Afghanistan reportedly kickstarted a 17-day registration process on Thursday for candidates seeking to run for the delayed presidential elections this year, rescheduled from April 20 to July 20 over security and other concerns.
Citing officials from the country’s Independent Election Commission (IEC), Khaama Press (KP) reported Thursday:
Abdul Latif Pedram was the first candidate to register his name for the upcoming elections.
Zabiullah Sadat, a spokesman for the Independent Election Commission of Afghanistan said the registration process of the candidates will continue for another seventeen days, until 20th of January.
The registration process of the candidates was due to kick off on 22nd of December but the election commission officials are saying that the process was delayed as the exact schedule for the elections had not been ascertained.
On Sunday, IEC Chief Gula Jan Abdul Badi Sayad confirmed that Afghanistan had delayed its presidential election until July 20 this year, citing “security, operational, and technical related issues,” KP noted.
In October 2018, the Associated Press (AP) acknowledged that Afghanistan had postponed elections in Kandahar province, the birthplace of the Taliban, for a week in the wake of an attack on a high-profile security meeting there with a U.S. delegation that left at least two senior provincial officials, including the police chief, dead and at least 13 others wounded, including two Americans.
“April will be very difficult because of the harsh winter, transporting election materials, security, and budget issues,” Sayad told reporters on Sunday, according to the Washington Post (WaPo). “To better prepare for the vote, we have decided to hold the election in July.”
In November, the Wall Street Journal (WSJ) revealed that U.S. President Donald Trump’s administration was considering pushing the Afghan government to postpone the elections amid America’s intensified peace efforts with the Taliban.
While Afghan President Ashraf Ghani rejected claims of a potential delay, which has now become a reality, some politicians in the South Asian country welcomed the move, TOLO News reported.

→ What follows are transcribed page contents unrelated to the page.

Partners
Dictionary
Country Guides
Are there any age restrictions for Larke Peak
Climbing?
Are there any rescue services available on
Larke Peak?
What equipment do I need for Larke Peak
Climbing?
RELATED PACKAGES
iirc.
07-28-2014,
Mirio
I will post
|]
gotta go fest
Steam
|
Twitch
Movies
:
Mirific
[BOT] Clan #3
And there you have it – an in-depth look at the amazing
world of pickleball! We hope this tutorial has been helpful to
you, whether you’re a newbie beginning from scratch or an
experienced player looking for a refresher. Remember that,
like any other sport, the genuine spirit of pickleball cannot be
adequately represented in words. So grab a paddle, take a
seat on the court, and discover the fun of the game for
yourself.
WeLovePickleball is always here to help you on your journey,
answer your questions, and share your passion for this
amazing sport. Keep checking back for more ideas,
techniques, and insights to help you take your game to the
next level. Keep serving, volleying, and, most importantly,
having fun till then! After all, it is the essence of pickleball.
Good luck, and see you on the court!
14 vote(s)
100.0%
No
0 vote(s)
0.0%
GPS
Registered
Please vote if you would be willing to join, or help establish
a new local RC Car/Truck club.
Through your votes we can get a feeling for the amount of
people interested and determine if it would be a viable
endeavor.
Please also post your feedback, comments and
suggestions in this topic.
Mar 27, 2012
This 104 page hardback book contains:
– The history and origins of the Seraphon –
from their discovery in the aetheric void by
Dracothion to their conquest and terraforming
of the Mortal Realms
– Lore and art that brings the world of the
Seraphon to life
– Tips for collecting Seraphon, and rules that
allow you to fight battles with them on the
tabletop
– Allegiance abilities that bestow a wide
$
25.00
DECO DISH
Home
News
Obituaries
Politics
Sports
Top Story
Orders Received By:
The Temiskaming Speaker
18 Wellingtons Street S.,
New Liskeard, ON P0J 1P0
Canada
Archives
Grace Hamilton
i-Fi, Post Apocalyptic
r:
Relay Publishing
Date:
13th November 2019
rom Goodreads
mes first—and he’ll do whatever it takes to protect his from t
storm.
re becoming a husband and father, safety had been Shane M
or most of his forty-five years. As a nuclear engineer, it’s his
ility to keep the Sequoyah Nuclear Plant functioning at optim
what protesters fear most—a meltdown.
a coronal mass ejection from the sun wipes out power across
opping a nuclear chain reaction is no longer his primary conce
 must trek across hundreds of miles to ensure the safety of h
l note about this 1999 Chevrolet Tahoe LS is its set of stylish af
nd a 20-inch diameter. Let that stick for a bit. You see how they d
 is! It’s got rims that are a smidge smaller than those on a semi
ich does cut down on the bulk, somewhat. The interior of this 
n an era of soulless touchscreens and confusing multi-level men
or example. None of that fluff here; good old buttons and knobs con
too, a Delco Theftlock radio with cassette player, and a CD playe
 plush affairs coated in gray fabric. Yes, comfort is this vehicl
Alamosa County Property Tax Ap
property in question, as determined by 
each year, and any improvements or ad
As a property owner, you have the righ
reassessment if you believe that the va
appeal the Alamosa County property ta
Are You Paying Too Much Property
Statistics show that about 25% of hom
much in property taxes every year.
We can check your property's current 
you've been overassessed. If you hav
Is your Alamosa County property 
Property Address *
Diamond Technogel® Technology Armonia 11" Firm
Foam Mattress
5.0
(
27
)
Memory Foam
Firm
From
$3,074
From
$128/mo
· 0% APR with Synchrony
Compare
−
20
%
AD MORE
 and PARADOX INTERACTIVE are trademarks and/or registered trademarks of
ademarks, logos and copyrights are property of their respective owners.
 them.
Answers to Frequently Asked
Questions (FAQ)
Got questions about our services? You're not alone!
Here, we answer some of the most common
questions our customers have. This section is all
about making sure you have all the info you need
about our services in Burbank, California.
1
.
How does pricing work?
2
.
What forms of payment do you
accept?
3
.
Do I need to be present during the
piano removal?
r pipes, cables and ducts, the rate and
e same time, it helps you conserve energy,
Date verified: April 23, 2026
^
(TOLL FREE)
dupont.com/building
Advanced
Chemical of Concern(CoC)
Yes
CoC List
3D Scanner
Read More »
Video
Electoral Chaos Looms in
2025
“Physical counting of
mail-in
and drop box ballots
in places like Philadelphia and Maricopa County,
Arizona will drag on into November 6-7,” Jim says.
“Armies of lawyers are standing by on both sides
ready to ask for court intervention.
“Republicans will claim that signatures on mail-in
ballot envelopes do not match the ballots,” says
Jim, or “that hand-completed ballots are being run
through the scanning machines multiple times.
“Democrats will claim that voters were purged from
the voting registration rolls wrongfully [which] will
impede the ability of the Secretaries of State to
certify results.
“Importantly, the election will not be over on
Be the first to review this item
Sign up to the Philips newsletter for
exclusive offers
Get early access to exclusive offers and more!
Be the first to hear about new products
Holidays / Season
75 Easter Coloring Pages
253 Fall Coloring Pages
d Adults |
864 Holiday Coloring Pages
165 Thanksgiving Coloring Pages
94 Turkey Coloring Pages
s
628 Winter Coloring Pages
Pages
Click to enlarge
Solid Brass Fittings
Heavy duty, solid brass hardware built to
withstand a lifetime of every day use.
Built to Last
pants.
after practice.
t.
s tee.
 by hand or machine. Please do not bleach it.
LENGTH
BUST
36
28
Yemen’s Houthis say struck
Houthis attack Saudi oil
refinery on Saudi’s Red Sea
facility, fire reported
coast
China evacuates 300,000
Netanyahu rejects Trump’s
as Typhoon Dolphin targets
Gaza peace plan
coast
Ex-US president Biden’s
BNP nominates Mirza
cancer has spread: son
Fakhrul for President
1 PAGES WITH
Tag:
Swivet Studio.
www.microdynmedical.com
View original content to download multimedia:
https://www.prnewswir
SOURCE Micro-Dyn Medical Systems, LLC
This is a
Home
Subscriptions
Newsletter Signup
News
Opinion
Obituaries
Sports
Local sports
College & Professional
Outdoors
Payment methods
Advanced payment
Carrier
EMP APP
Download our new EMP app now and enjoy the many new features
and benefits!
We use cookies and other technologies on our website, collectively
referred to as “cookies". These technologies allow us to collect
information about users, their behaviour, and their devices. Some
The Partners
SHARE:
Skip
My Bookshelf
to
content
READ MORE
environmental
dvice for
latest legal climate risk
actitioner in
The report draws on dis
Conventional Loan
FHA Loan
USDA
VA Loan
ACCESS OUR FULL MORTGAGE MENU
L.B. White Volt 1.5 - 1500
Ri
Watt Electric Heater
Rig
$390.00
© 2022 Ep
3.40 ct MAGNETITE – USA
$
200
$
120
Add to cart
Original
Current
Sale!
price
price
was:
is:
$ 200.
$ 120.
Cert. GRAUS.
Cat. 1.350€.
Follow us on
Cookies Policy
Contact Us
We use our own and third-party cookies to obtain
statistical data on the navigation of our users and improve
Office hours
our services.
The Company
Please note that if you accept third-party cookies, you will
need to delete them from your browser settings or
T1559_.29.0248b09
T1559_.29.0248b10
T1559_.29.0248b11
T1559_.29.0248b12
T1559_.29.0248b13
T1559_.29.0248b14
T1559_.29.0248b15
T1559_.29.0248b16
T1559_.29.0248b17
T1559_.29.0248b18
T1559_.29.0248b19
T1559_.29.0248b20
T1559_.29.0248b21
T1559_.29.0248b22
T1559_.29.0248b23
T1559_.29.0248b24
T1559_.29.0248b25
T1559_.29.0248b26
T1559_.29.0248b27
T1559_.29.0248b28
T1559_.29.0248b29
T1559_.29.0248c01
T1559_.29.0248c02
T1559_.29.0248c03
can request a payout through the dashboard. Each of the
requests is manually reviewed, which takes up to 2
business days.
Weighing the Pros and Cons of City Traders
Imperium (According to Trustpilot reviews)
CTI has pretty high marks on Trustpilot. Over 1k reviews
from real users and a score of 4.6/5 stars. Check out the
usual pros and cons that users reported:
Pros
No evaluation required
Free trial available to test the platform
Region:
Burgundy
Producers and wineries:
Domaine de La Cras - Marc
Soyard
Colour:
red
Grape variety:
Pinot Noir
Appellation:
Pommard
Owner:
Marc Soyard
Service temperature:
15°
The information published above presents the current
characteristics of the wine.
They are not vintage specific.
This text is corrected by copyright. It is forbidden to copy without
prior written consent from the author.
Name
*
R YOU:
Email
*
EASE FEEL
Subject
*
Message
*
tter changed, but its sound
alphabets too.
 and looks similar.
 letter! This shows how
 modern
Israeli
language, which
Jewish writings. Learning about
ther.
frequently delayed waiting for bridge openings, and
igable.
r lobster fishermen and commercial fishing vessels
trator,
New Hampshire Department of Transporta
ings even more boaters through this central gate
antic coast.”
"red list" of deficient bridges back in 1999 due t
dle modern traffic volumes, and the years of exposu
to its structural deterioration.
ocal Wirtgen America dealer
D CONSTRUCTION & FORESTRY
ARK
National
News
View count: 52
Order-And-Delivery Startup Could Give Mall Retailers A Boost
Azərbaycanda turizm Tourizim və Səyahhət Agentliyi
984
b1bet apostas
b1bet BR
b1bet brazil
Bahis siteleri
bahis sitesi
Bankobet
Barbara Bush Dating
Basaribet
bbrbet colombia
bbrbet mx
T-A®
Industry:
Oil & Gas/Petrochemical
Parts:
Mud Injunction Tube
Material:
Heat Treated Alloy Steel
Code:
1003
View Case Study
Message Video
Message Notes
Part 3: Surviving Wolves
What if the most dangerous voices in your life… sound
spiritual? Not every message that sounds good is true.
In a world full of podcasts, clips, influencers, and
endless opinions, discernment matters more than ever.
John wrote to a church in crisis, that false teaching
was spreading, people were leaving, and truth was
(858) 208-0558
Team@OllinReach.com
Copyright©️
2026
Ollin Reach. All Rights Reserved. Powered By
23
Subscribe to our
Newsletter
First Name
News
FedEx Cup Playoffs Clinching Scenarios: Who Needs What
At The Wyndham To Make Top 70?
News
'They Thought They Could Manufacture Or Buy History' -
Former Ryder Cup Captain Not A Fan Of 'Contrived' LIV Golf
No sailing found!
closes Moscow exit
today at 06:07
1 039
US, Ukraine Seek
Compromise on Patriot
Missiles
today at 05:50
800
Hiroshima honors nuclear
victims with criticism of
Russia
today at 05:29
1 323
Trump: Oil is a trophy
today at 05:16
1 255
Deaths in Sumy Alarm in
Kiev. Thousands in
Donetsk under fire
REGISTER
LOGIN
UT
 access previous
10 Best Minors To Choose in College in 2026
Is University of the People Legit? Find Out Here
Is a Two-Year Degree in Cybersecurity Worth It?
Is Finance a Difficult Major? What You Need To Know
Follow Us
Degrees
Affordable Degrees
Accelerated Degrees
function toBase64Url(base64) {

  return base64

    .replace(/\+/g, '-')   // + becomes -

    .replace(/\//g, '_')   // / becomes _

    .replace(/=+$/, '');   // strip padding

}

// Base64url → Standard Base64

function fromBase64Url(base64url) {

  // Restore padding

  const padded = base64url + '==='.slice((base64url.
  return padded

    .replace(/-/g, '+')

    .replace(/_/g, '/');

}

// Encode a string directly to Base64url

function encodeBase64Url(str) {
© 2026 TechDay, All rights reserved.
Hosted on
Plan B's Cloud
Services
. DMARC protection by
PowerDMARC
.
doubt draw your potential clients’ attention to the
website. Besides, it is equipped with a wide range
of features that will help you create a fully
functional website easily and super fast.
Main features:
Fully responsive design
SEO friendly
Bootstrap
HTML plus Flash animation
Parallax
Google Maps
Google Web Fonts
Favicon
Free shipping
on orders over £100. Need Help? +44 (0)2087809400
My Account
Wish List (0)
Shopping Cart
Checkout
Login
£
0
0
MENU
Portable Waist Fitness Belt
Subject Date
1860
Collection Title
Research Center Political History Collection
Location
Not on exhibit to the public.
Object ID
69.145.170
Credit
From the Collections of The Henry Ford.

“Afghan government is completely committed to holding 2019 elections based on the law and the schedule announced by the election commission,” Haroon Chakhansuri, a spokesman for Ghani, declared in November, following the WSJ report.
“In five months this government’s term will finish and after that it is better than an interim administration should be established which should be acceptable for both sides and they should be able to pave the way for an inclusive and transparent election,” Shahzada Massoud, who is close to former Afghan president Hamid Karzai, proclaimed.
“If an interim administration or postponing the elections can help a comprehensive peace process, then it (delaying elections) will not be a problem. But people in some parts of the country should not be subjected to mass killings and displacement because of peace,” Mohammad Natiqi, the head of the political committee of the Afghan parties, added.